EXERCISE INSTRUCTIONS: For this exercise, retype every record below exactly and keep the pictures out.

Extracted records
◆ ◆ ◆ ◆ ◆

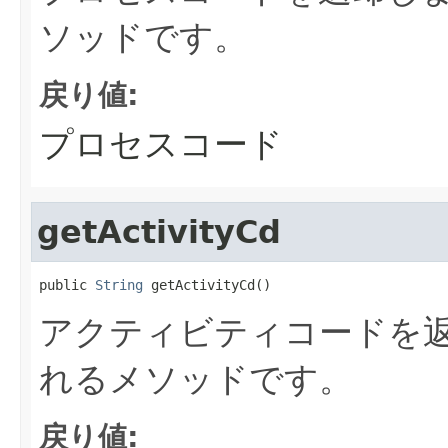
ソッドです。
戻り値:
プロセスコード
getActivityCd
public 
String
 getActivityCd()
アクティビティコードを返
れるメソッドです。
戻り値:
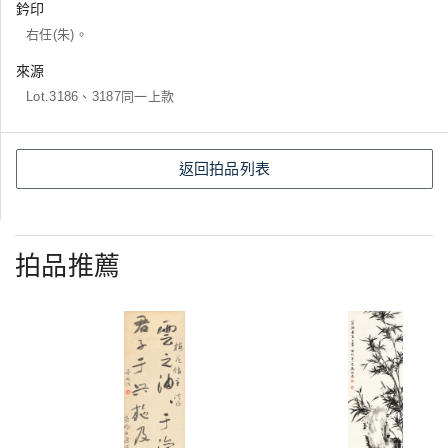
鈐印
右任(朱)。
來源
Lot.3186、3187同一上款
返回拍品列表
拍品推薦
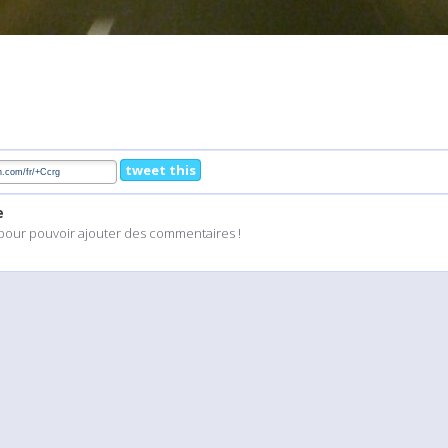
tweet this
e
pour pouvoir ajouter des commentaires !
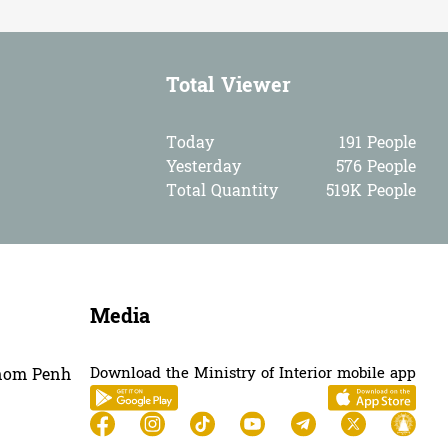
អភិបាលខេត្តបន្ទាយមានជ័យ ណែនាំអភិបាលស្រុក...
Total Viewer
6
07-Aug-2026
Sub-nation ...
ថ្នាក់ដឹកនាំខេត្តកំពង់ចាម អញ្ជើញផ្តល់បទស...
Today
191 People
Yesterday
576 People
10
07-Aug-2026
National ne...
Total Quantity
519K People
ឯកឧត្ដម នាយឧត្តមសេនីយ៍ សាស្ត្រាចារ្យ សេង...
12
07-Aug-2026
National ne...
ឯកឧត្តម ឧត្តមសេនីយ៍ឯក សុខ វាសនា អញ្ជើញចូ...
Media
6
07-Aug-2026
National ne...
Download the Ministry of Interior mobile app
hnom Penh
ឯកឧត្តម សូ មុនីរក្សា អញ្ជើញដឹកនាំកិច្ចប្...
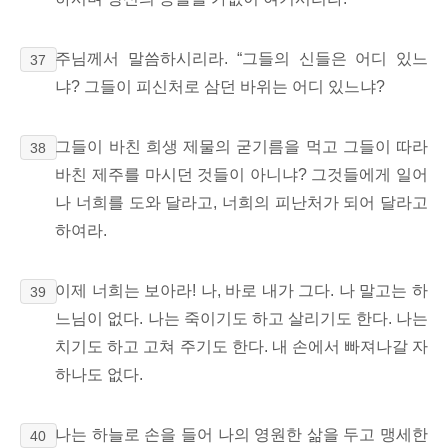
주님께서
말씀하시리라. “그들의 신들은 어디 있느
37
냐? 그들이 피신처로 삼던 바위는 어디 있느냐?
그들이 바친 희생 제물의 굳기름을 먹고 그들이 따라
38
바친 제주를 마시던 것들이 아니냐? 그것들에게 일어
나 너희를 도와 달라고, 너희의 피난처가 되어 달라고
하여라.
이제 너희는 보아라! 나, 바로 내가 그다. 나 말고는 하
39
느님이 없다. 나는 죽이기도 하고 살리기도 한다. 나는
치기도 하고 고쳐 주기도 한다. 내 손에서 빠져나갈 자
하나도 없다.
나는 하늘로 손을 들어 나의 영원한 삶을 두고 맹세한
40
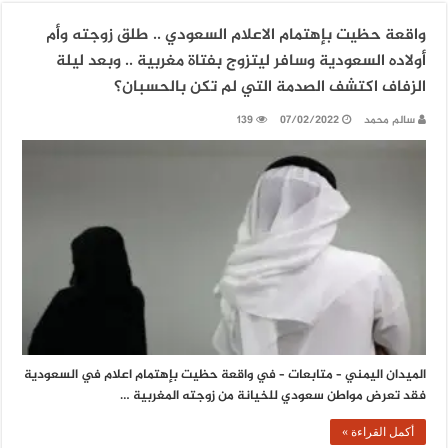
واقعة حظيت بإهتمام الاعلام السعودي .. طلق زوجته وأم
أولاده السعودية وسافر ليتزوج بفتاة مغربية .. وبعد ليلة
الزفاف اكتشف الصدمة التي لم تكن بالحسبان؟
سالم محمد
07/02/2022
139
الميدان اليمني – متابعات – في واقعة حظيت بإهتمام اعلام في السعودية
فقد تعرض مواطن سعودي للخيانة من زوجته المغربية …
أكمل القراءة »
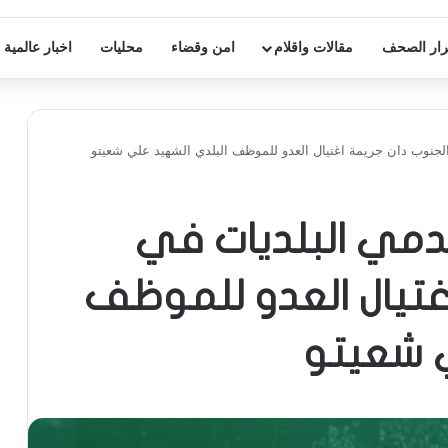
ار الصحف
مقالات واقلام
امن وقضاء
محليات
اخبار عالمية
لجنوب دان جريمة اغتيال العدو للموظف البلدي الشهيد علي شعيتو
دمي البلديات في
غتيال العدو للموظف
ي شعيتو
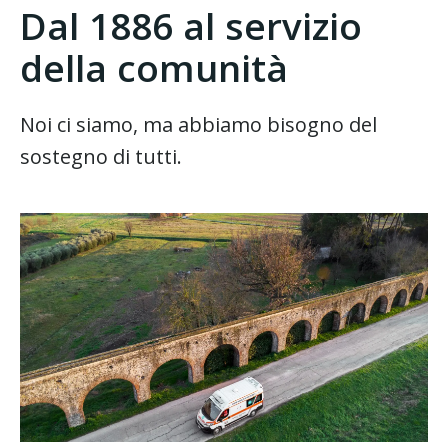
Dal 1886 al servizio
della comunità
Noi ci siamo, ma abbiamo bisogno del
sostegno di tutti.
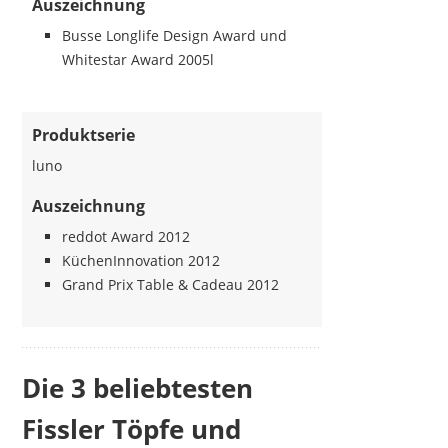
Auszeichnung
Busse Longlife Design Award und
Whitestar Award 2005l
Produktserie
luno
Auszeichnung
reddot Award 2012
KüchenInnovation 2012
Grand Prix Table & Cadeau 2012
Die 3 beliebtesten
Fissler Töpfe und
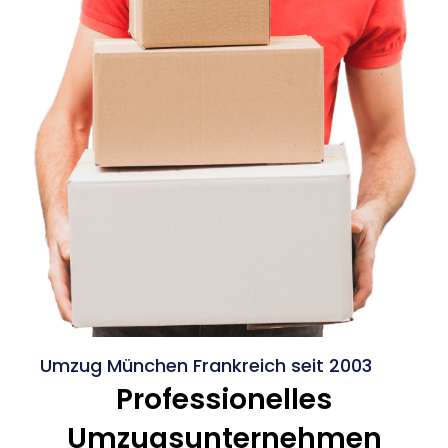
Umzug München Frankreich seit 2003
Professionelles
Umzugsunternehmen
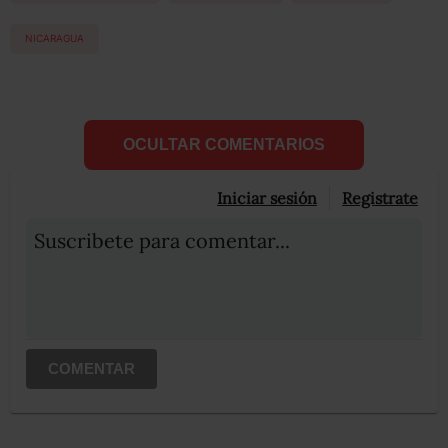
NICARAGUA
OCULTAR COMENTARIOS
Iniciar sesión
Registrate
Suscribete para comentar...
COMENTAR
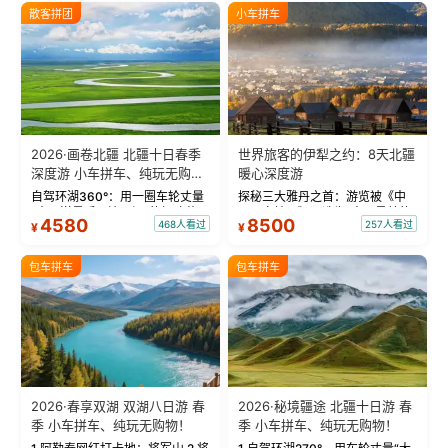
散客拼团
小车拼车
2026·画卷北疆 北疆十日春季
世界旅客的伊犁之约：8天北疆
深度游 小车拼车、纯玩无购
暖心深度游
物！
自驾环湖360°：用一圈车轮丈量
探秘三大雅丹之首：游览被《中
“大西洋最后一滴眼泪”的极致蔚
国国家地理》评选为“中国最美的
4580
8500
468人看过
257人看过
¥
¥
蓝。 赛湖旅拍：甄选多款风格服
三大雅丹”第一名的克拉玛依魔鬼
饰，9张精修美照，定格赛里木湖
城。 中国第一村：探访仅存的图
绝美瞬间。 赛湖坦克300跟车视
瓦人最大村落——禾木村，欣赏
包车拼车
包车拼车
频：专业摄影师...
晨雾与小木...
2026·春享双湖 双湖八日游 春
2026·秘境疆途 北疆十日游 春
季 小车拼车、纯玩无购物！
季 小车拼车、纯玩无购物！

◆ ◆ ◆ ◆ ◆

ANSWER FOR THIS EXERCISE:
ソッドです。
戻り値:
プロセスコード
getActivityCd
public 
String
 getActivityCd()
アクティビティコードを返
れるメソッドです。
戻り値:
鈐印
右任(朱)。
來源
Lot.3186、3187同一上款
返回拍品列表
拍品推薦
tweet this
e
pour pouvoir ajouter des commentaires !
អភិបាលខេត្តបន្ទាយមានជ័យ ណែនាំអភិបាលស្រុក...
Total Viewer
6
07-Aug-2026
Sub-nation ...
ថ្នាក់ដឹកនាំខេត្តកំពង់ចាម អញ្ជើញផ្តល់បទស...
Today
191 People
Yesterday
576 People
10
07-Aug-2026
National ne...
Total Quantity
519K People
ឯកឧត្ដម នាយឧត្តមសេនីយ៍ សាស្ត្រាចារ្យ សេង...
12
07-Aug-2026
National ne...
ឯកឧត្តម ឧត្តមសេនីយ៍ឯក សុខ វាសនា អញ្ជើញចូ...
Media
6
07-Aug-2026
National ne...
Download the Ministry of Interior mobile app
hnom Penh
ឯកឧត្តម សូ មុនីរក្សា អញ្ជើញដឹកនាំកិច្ចប្...
주님께서
말씀하시리라. “그들의 신들은 어디 있느
37
냐? 그들이 피신처로 삼던 바위는 어디 있느냐?
그들이 바친 희생 제물의 굳기름을 먹고 그들이 따라
38
바친 제주를 마시던 것들이 아니냐? 그것들에게 일어
나 너희를 도와 달라고, 너희의 피난처가 되어 달라고
하여라.
이제 너희는 보아라! 나, 바로 내가 그다. 나 말고는 하
39
느님이 없다. 나는 죽이기도 하고 살리기도 한다. 나는
치기도 하고 고쳐 주기도 한다. 내 손에서 빠져나갈 자
하나도 없다.
나는 하늘로 손을 들어 나의 영원한 삶을 두고 맹세한
40
واقعة حظيت بإهتمام الاعلام السعودي .. طلق زوجته وأم
أولاده السعودية وسافر ليتزوج بفتاة مغربية .. وبعد ليلة
الزفاف اكتشف الصدمة التي لم تكن بالحسبان؟
سالم محمد
07/02/2022
139
الميدان اليمني – متابعات – في واقعة حظيت بإهتمام اعلام في السعودية
فقد تعرض مواطن سعودي للخيانة من زوجته المغربية …
أكمل القراءة »
ار الصحف
مقالات واقلام
امن وقضاء
محليات
اخبار عالمية
لجنوب دان جريمة اغتيال العدو للموظف البلدي الشهيد علي شعيتو
دمي البلديات في
غتيال العدو للموظف
ي شعيتو
Dal 1886 al servizio
della comunità
Noi ci siamo, ma abbiamo bisogno del
sostegno di tutti.
Auszeichnung
Busse Longlife Design Award und
Whitestar Award 2005l
Produktserie
luno
Auszeichnung
reddot Award 2012
KüchenInnovation 2012
Grand Prix Table & Cadeau 2012
Die 3 beliebtesten
Fissler Töpfe und
Umzug München Frankreich seit 2003
Professionelles
Umzugsunternehmen
NICARAGUA
OCULTAR COMENTARIOS
Iniciar sesión
Registrate
Suscribete para comentar...
COMENTAR
散客拼团
小车拼车
2026·画卷北疆 北疆十日春季
世界旅客的伊犁之约：8天北疆
深度游 小车拼车、纯玩无购
暖心深度游
物！
自驾环湖360°：用一圈车轮丈量
探秘三大雅丹之首：游览被《中
“大西洋最后一滴眼泪”的极致蔚
国国家地理》评选为“中国最美的
4580
8500
468人看过
257人看过
¥
¥
蓝。 赛湖旅拍：甄选多款风格服
三大雅丹”第一名的克拉玛依魔鬼
饰，9张精修美照，定格赛里木湖
城。 中国第一村：探访仅存的图
绝美瞬间。 赛湖坦克300跟车视
瓦人最大村落——禾木村，欣赏
包车拼车
包车拼车
频：专业摄影师...
晨雾与小木...
2026·春享双湖 双湖八日游 春
2026·秘境疆途 北疆十日游 春
季 小车拼车、纯玩无购物！
季 小车拼车、纯玩无购物！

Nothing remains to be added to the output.